━━ DATA ━━
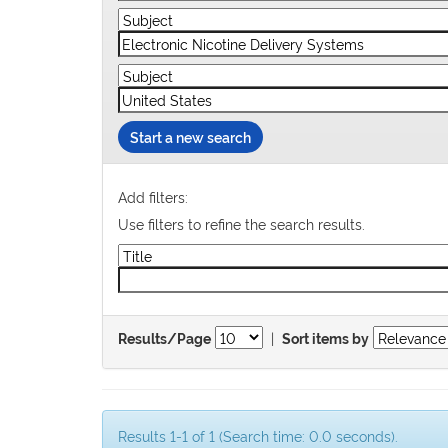
Start a new search
Add filters:
Use filters to refine the search results.
|
Results/Page
Sort items by
Results 1-1 of 1 (Search time: 0.0 seconds).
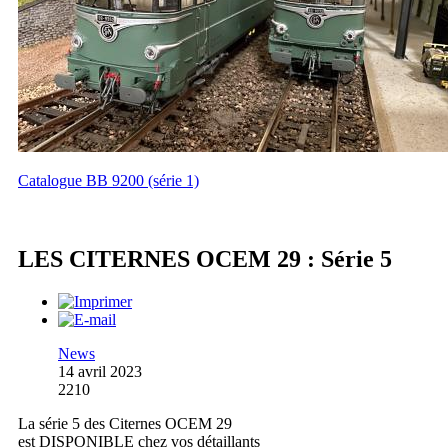
Catalogue BB 9200 (série 1)
LES CITERNES OCEM 29 : Série 5
News
14 avril 2023
2210
La série 5 des Citernes OCEM 29
est DISPONIBLE chez vos détaillants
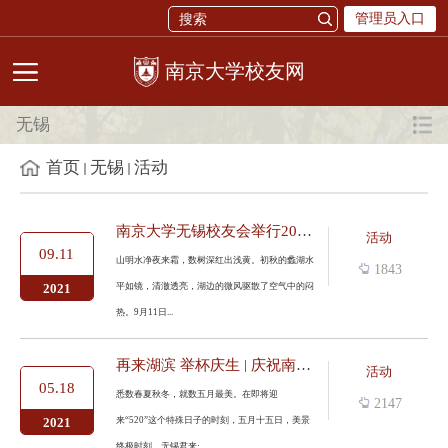
管理员入口
校友网
无锡
首页
无锡
活动
南京大学无锡校友会举行2021年度迎新活动暨校友商会发展交流基地...
活动
09.11
山明水净夜来霜，数树深红出浅黄。初秋的蠡湖水
1843
平如镜，清澈透亮，湖边的微风驱散了空气中的闷
2021
热。9月11日...
再来湖滨 举杯庆生 | 庆祝南京大学119周年校庆，南京大学无锡校...
活动
05.18
悉数春夏秋冬，就数五月最美。在即将迎
2147
来“520”这个特殊日子的时刻，五月十五日，美景
2021
终极时刻，无锡君来·...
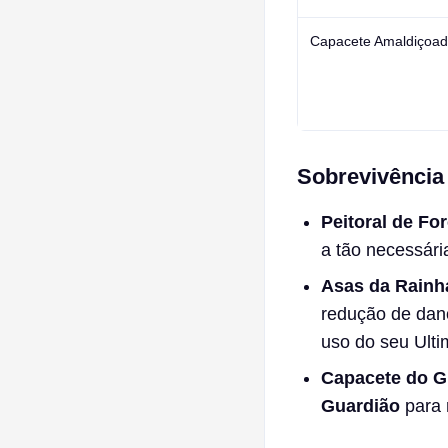
Capacete Amaldiçoa
Sobrevivência 
Peitoral de Fo
a tão necessári
Asas da Rainh
redução de dano
uso do seu Ulti
Capacete do G
Guardião
para 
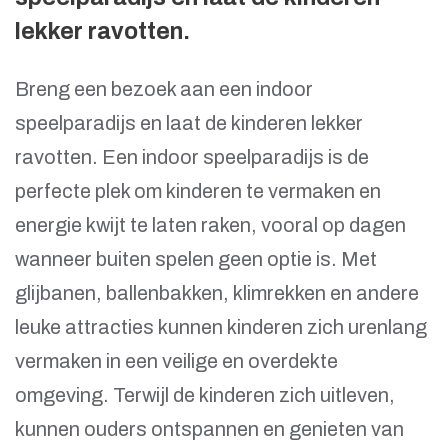
lekker ravotten.
Breng een bezoek aan een indoor
speelparadijs en laat de kinderen lekker
ravotten. Een indoor speelparadijs is de
perfecte plek om kinderen te vermaken en
energie kwijt te laten raken, vooral op dagen
wanneer buiten spelen geen optie is. Met
glijbanen, ballenbakken, klimrekken en andere
leuke attracties kunnen kinderen zich urenlang
vermaken in een veilige en overdekte
omgeving. Terwijl de kinderen zich uitleven,
kunnen ouders ontspannen en genieten van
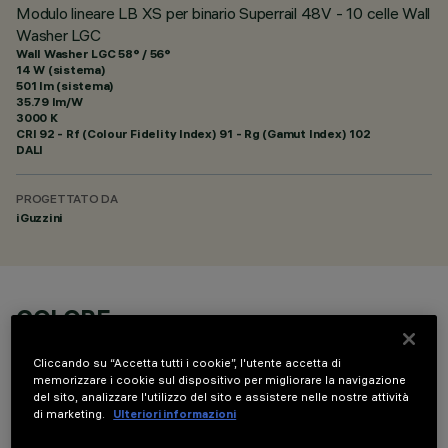
Modulo lineare LB XS per binario Superrail 48V - 10 celle Wall
Washer LGC
Wall Washer LGC 58° / 56°
14 W (sistema)
501 lm (sistema)
35.79 lm/W
3000 K
CRI
92
- Rf (Colour Fidelity Index) 91 - Rg (Gamut Index) 102
DALI
PROGETTATO DA
iGuzzini
COLORE
Cliccando su “Accetta tutti i cookie”, l'utente accetta di
memorizzare i cookie sul dispositivo per migliorare la navigazione
del sito, analizzare l'utilizzo del sito e assistere nelle nostre attività
di marketing.
Ulteriori informazioni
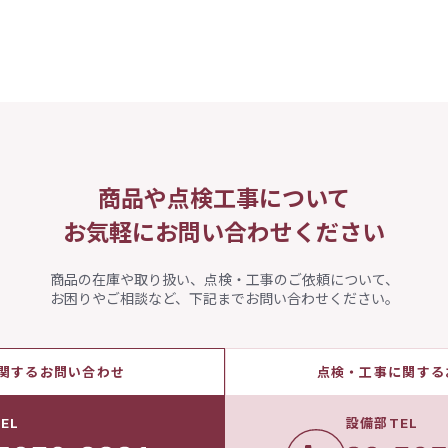
商品や点検工事について
お気軽にお問い合わせください
商品の在庫や取り扱い、点検・工事のご依頼について、
お困りやご相談など、下記までお問い合わせください。
関するお問い合わせ
点検・工事に関する
EL
設備部TEL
━━━
**WHAT IS EXPECTED**
In the material above, find the lines that contain "lekker" and show them.

**YOUR SOLUTION**
lekker ravotten.
speelparadijs en laat de kinderen lekker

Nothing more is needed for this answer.